RECORDS TO USE:

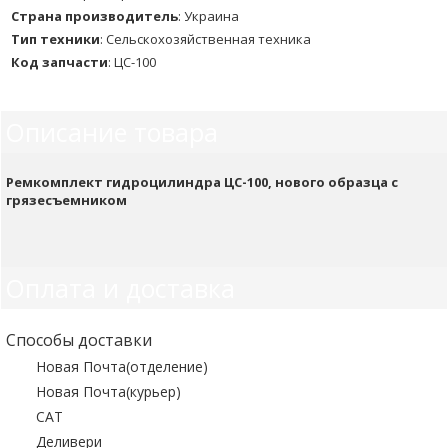
Страна производитель
:
Украина
Тип техники
:
Сельскохозяйственная техника
Код запчасти
:
ЦС-100
Описание товара
Ремкомплект гидроцилиндра ЦС-100, нового образца с
грязесъемником
Оплата и доставка
Способы доставки
Новая Почта(отделение)
Новая Почта(курьер)
САТ
Деливери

WHAT THE TASK REQUIRES: Return the records above in their entirety, word for word, with the pictures removed.

RESULT OF THIS TASK:
Страна производитель
:
Украина
Тип техники
:
Сельскохозяйственная техника
Код запчасти
:
ЦС-100
Описание товара
Ремкомплект гидроцилиндра ЦС-100, нового образца с
грязесъемником
Оплата и доставка
Способы доставки
Новая Почта(отделение)
Новая Почта(курьер)
САТ
Деливери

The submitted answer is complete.